Here’s the problem in a nutshell: 
Most billionaires are wealthy only in the imagination of others.

I’m not talking about some moralistic relativism here, I’m being quite literal:  Most of what billionaires brag of as wealth doesn’t exist in any real form.

Rather, it’s a perceived wealth, a belief wealth, a purely imaginary wealth that has little if any basis in reality.

Lets say billionaire Leon Skum owns a gazillion shares of stock in Twaddle, a social media company.  If other people are buying and selling the stock among themselves at twenty dollars a share, he “owns” twenty gazillion dollars worth of stock.

But if Twaddle takes a sudden downturn -- even if it still functions as it had previously -- and fickle stockholders abandon it by selling shares at ten dollars each, then Skum has “lost” half his “wealth and is now worth only ten gazillion dollars instead of twenty gazillion through no fault or effort of his own.

How does this play out on the Monopoly board?

It doesn’t.

In Monopoly all the properties have fixed prices.  It is possible for a player desperate for cash to sell property they own at less than face value or for another player to jack up the price of a piece if property in order to sell it to another player seeking to build houses and hotels --

-- but the real prices remain immutable!

And the rents are anchored in the rules of the game, unchanging and consistent.

You can’t double the rent on Baltic by claiming its been gentrified and therefore worth more, you can’t slash the rent on Boardwalk if players landing on it now think it’s unfashionable.

Billionaires almost never make their personal money -- the money they buy personal property and yachts and private jets and willing sex partners with -- through the sale of actual goods or by providing an actual service.

Rather, they ask banks to pretend along with them that their gazillion shares of stock are worth so many dollars a share.  And the banks -- pretending along with them -- loan them money (which as a loan need not be reported as actual income) to indulge all their personal whims with.

And how do the billionaires pay off these loans?

Why, by increasing the value of their stock through any means available so they can borrow more to pay off the previous loans.

This is why capitalism resembles cancer: 
It must continually grow even at the cost of destroying the host.

It can’t be a symbiotic relationship where all parties benefit, it must be a parasitic one.

All these techbros who like to fancy themselves alpha male predators, no, they ain’t.

At best they’re tapeworms.

So when you read about Leon Skum being worth hundreds of billions of dollars, just remember it’s all bullshit.

He is high atop a shaky pyramid of ladders, and the only want he can keep climbing is by pulling loose ladders from the bottom and moving them up to the top.

Sooner or later he runs out
of ladders and the whole
Rube Goldberg edifice
comes tumbling down…

 

© Buzz Dixon

 

P.S.:  You want a really good, fun socialist game?  Baseball!  Baseball needs individual players to hit the ball and run bases, a wonderful opportunity for individuals to show what they can do and be rewarded for their individual efforts.

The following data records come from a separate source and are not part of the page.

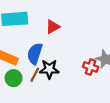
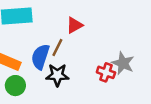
red triangle: (53, 27) -> (74, 25), moved
brown line: (35, 75) -> (57, 47), moved

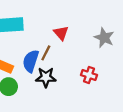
red triangle: (74, 25) -> (61, 33), turned -42
gray star: (123, 63) -> (104, 38), moved

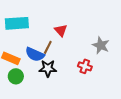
gray star: (104, 38) -> (101, 45), moved
blue semicircle: (31, 61) -> (35, 54), turned -84

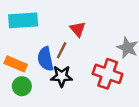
blue semicircle: (35, 54) -> (45, 59), turned 54
red cross: (85, 66) -> (108, 74), size x1.6

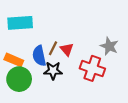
red triangle: (78, 29) -> (67, 49), moved
green circle: (22, 86) -> (19, 79), size x1.5

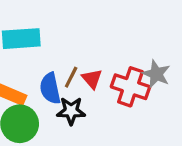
red cross: (92, 68) -> (131, 87), moved

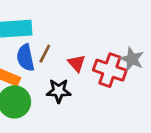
brown line: (71, 77) -> (45, 54), moved
blue semicircle: (50, 88) -> (26, 58), moved

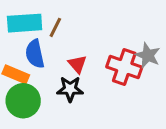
brown line: (45, 54) -> (55, 27), moved
red triangle: (77, 63) -> (77, 64), moved

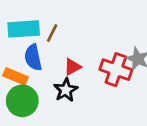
red triangle: (77, 64) -> (72, 67), turned 42
black star: (70, 89) -> (66, 90), turned -30

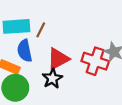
red triangle: (72, 67) -> (58, 59), size x1.5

But it also needs all the members of the team helping one another in a variety of specialized positions to see to it that the team as a whole comes out ahead.  A person who isn’t a good hitter can still be of value to the team and contribute to victory by being a reliable component.

The problem we face today is that the Leon Skums of the world think that just because they got on base a few timers, they don’t need those plebian players who shag fly balls, pitch strikes, or pick off opposing team runners.

They think that if they get a walk and reach first base, then the next three players all hit singles, that they themselves are solely responsible for scoring the winning run and therefor all glory and gain should go to them.